- [Task instructions]: Word for word, transcribe all the entries shown below.

- [Data extract]:
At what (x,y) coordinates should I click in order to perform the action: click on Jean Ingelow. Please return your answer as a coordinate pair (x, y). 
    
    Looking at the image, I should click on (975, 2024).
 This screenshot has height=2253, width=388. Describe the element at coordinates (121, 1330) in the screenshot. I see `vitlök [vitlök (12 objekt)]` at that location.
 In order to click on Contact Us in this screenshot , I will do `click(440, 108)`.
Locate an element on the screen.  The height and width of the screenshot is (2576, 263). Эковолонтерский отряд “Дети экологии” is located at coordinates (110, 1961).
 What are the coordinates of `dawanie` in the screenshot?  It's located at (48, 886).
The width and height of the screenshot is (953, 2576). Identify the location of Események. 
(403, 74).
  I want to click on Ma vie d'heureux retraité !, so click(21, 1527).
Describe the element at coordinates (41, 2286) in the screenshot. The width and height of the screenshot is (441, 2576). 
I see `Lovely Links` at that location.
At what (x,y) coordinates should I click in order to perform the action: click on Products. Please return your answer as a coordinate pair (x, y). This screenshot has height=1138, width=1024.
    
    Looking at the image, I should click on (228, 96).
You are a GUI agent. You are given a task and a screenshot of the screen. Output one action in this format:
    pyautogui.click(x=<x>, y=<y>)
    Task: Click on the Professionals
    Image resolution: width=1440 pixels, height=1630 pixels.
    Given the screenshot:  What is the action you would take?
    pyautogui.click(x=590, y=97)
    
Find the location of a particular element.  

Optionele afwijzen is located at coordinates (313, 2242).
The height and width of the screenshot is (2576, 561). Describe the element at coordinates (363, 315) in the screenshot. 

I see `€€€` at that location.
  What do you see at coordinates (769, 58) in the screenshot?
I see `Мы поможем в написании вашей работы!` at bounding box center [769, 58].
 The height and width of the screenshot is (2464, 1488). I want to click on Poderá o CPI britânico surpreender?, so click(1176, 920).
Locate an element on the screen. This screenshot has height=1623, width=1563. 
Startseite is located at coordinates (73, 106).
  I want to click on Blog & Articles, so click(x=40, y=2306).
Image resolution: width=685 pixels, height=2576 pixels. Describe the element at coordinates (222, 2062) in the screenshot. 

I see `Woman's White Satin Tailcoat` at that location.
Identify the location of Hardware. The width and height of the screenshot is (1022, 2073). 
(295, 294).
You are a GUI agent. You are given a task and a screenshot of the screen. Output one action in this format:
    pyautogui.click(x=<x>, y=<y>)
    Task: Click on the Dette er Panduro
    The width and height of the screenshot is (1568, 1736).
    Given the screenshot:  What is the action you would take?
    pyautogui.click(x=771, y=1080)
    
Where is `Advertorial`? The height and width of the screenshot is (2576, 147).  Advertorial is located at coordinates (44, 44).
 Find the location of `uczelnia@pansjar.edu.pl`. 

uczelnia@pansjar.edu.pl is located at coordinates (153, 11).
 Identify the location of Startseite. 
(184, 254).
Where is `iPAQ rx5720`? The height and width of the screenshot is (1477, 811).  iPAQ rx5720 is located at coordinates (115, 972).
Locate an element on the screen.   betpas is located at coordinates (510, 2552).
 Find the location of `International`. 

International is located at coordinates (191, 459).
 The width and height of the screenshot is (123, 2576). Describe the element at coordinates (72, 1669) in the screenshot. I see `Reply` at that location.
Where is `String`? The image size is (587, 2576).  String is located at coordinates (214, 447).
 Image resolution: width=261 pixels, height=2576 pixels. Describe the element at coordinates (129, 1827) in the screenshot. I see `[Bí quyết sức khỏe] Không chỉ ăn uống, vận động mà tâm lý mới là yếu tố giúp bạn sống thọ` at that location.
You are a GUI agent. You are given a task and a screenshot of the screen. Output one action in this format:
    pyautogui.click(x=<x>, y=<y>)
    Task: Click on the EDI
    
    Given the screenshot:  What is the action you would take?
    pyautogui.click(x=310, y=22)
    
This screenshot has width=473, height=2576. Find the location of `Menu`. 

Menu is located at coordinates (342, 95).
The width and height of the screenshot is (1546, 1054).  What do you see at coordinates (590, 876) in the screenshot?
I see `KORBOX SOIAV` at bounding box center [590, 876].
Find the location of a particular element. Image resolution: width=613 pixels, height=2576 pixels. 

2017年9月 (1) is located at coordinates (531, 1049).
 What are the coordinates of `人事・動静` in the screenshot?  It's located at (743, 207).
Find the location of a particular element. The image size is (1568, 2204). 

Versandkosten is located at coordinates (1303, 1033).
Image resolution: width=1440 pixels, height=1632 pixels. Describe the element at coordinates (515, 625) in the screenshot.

- [Result of the task]:
At what (x,y) coordinates should I click in order to perform the action: click on Jean Ingelow. Please return your answer as a coordinate pair (x, y). 
    
    Looking at the image, I should click on (975, 2024).
 This screenshot has height=2253, width=388. Describe the element at coordinates (121, 1330) in the screenshot. I see `vitlök [vitlök (12 objekt)]` at that location.
 In order to click on Contact Us in this screenshot , I will do `click(440, 108)`.
Locate an element on the screen.  The height and width of the screenshot is (2576, 263). Эковолонтерский отряд “Дети экологии” is located at coordinates (110, 1961).
 What are the coordinates of `dawanie` in the screenshot?  It's located at (48, 886).
The width and height of the screenshot is (953, 2576). Identify the location of Események. 
(403, 74).
  I want to click on Ma vie d'heureux retraité !, so click(21, 1527).
Describe the element at coordinates (41, 2286) in the screenshot. The width and height of the screenshot is (441, 2576). 
I see `Lovely Links` at that location.
At what (x,y) coordinates should I click in order to perform the action: click on Products. Please return your answer as a coordinate pair (x, y). This screenshot has height=1138, width=1024.
    
    Looking at the image, I should click on (228, 96).
You are a GUI agent. You are given a task and a screenshot of the screen. Output one action in this format:
    pyautogui.click(x=<x>, y=<y>)
    Task: Click on the Professionals
    Image resolution: width=1440 pixels, height=1630 pixels.
    Given the screenshot:  What is the action you would take?
    pyautogui.click(x=590, y=97)
    
Find the location of a particular element.  

Optionele afwijzen is located at coordinates (313, 2242).
The height and width of the screenshot is (2576, 561). Describe the element at coordinates (363, 315) in the screenshot. 

I see `€€€` at that location.
  What do you see at coordinates (769, 58) in the screenshot?
I see `Мы поможем в написании вашей работы!` at bounding box center [769, 58].
 The height and width of the screenshot is (2464, 1488). I want to click on Poderá o CPI britânico surpreender?, so click(1176, 920).
Locate an element on the screen. This screenshot has height=1623, width=1563. 
Startseite is located at coordinates (73, 106).
  I want to click on Blog & Articles, so click(x=40, y=2306).
Image resolution: width=685 pixels, height=2576 pixels. Describe the element at coordinates (222, 2062) in the screenshot. 

I see `Woman's White Satin Tailcoat` at that location.
Identify the location of Hardware. The width and height of the screenshot is (1022, 2073). 
(295, 294).
You are a GUI agent. You are given a task and a screenshot of the screen. Output one action in this format:
    pyautogui.click(x=<x>, y=<y>)
    Task: Click on the Dette er Panduro
    The width and height of the screenshot is (1568, 1736).
    Given the screenshot:  What is the action you would take?
    pyautogui.click(x=771, y=1080)
    
Where is `Advertorial`? The height and width of the screenshot is (2576, 147).  Advertorial is located at coordinates (44, 44).
 Find the location of `uczelnia@pansjar.edu.pl`. 

uczelnia@pansjar.edu.pl is located at coordinates (153, 11).
 Identify the location of Startseite. 
(184, 254).
Where is `iPAQ rx5720`? The height and width of the screenshot is (1477, 811).  iPAQ rx5720 is located at coordinates (115, 972).
Locate an element on the screen.   betpas is located at coordinates (510, 2552).
 Find the location of `International`. 

International is located at coordinates (191, 459).
 The width and height of the screenshot is (123, 2576). Describe the element at coordinates (72, 1669) in the screenshot. I see `Reply` at that location.
Where is `String`? The image size is (587, 2576).  String is located at coordinates (214, 447).
 Image resolution: width=261 pixels, height=2576 pixels. Describe the element at coordinates (129, 1827) in the screenshot. I see `[Bí quyết sức khỏe] Không chỉ ăn uống, vận động mà tâm lý mới là yếu tố giúp bạn sống thọ` at that location.
You are a GUI agent. You are given a task and a screenshot of the screen. Output one action in this format:
    pyautogui.click(x=<x>, y=<y>)
    Task: Click on the EDI
    
    Given the screenshot:  What is the action you would take?
    pyautogui.click(x=310, y=22)
    
This screenshot has width=473, height=2576. Find the location of `Menu`. 

Menu is located at coordinates (342, 95).
The width and height of the screenshot is (1546, 1054).  What do you see at coordinates (590, 876) in the screenshot?
I see `KORBOX SOIAV` at bounding box center [590, 876].
Find the location of a particular element. Image resolution: width=613 pixels, height=2576 pixels. 

2017年9月 (1) is located at coordinates (531, 1049).
 What are the coordinates of `人事・動静` in the screenshot?  It's located at (743, 207).
Find the location of a particular element. The image size is (1568, 2204). 

Versandkosten is located at coordinates (1303, 1033).
Image resolution: width=1440 pixels, height=1632 pixels. Describe the element at coordinates (515, 625) in the screenshot.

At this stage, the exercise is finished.